Presence/absence data for taxa is often more prevalent than abundance. It is also more consistent and less variable than abundance data. For example, the abundance of fish schools or plant cover are very variable and notation of this factor is very dependent on sample effort and method. I started this R-package more for out of personal interest on how programming and data-analysis can quantify ecological phenomenon in stead than merely describe these. I also wanted to use methods that everyone could interpret easy even with minimal statistical background, the results: "GRASS".

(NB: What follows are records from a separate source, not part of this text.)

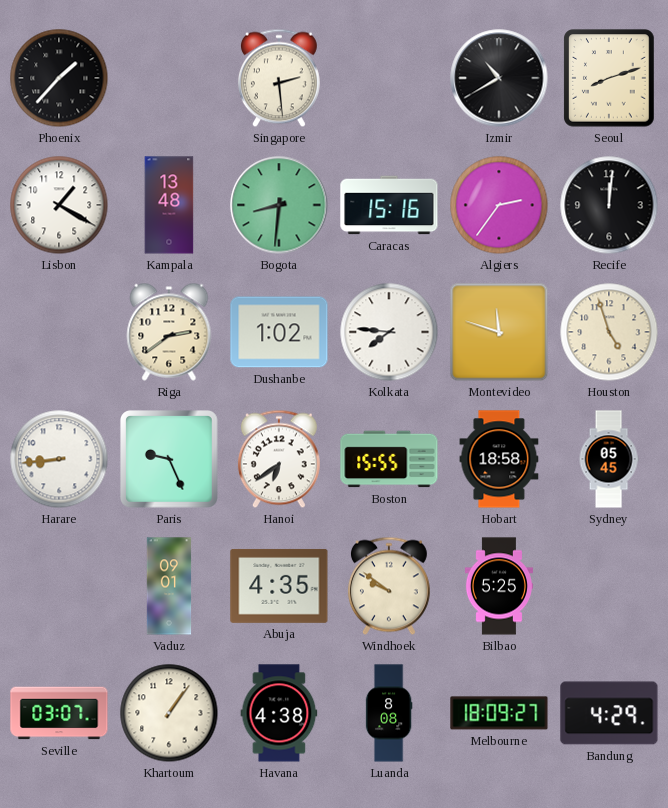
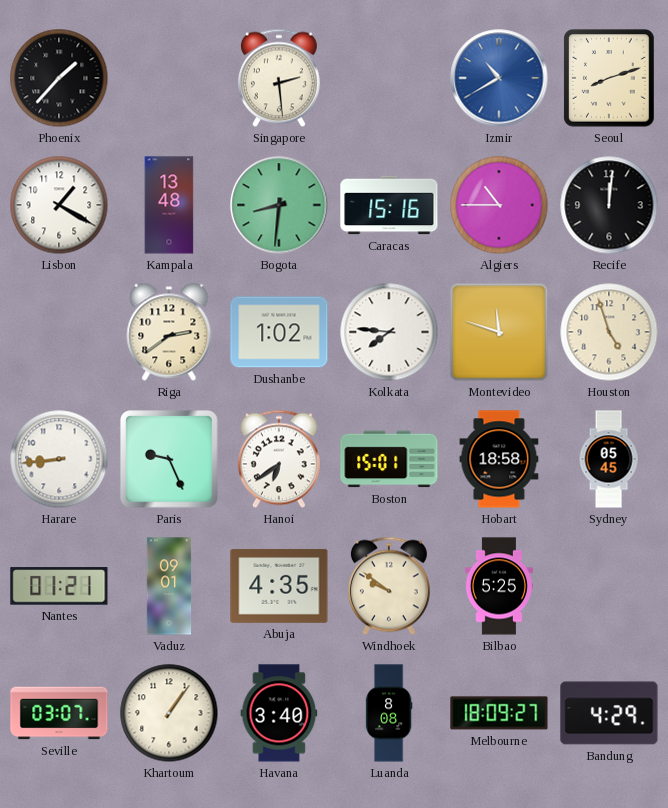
Izmir dial: black -> blue
Algiers: 2:36 -> 10:45
Boston: 15:55 -> 15:01
Nantes: none -> 01:21
Havana: 4:38 -> 3:40
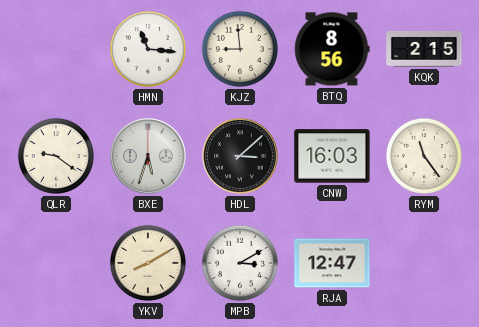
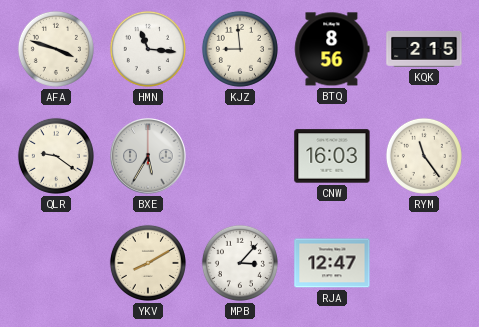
AFA: none -> 3:48
BXE: 5:33 -> 5:35
HDL: 3:08 -> none
MPB: 3:10 -> 3:07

The GRASS package has multiple functions. The basic of some functions relies on the Area Under the Curve (AUC). The AUC gives the probability random sample of taxon x will rank higher than a random sample from taxon y. The AUC is adapted so it can be used to analyse the variation of multiple taxa in an assembly in relation to a single gradient (i.e. after multivariate analysis). This can be used to answer the question, “how likely are we to find a specific taxon deviating from the other taxa (residual assembly).” The methods for this are presented as the AUC.test and AUCG.test functions.
The threshold indication functions are used to identify thresholds in presence/absence data. This function uses the cumulative sum principle to detect changes in presence/absence in relation to the sample distribution. These functions incorporate the AUC as selection criteria. The methods for this are presented as the cusTH, plotTH and plotCUS functions.
The random forest model function is a simplification of the functions used in the randomForest and party packages. It creates a training and validation dataset and produces accuracy measures with the caret and rel packages. Based on the total dataset it determines the relative importance of the used predictor variables.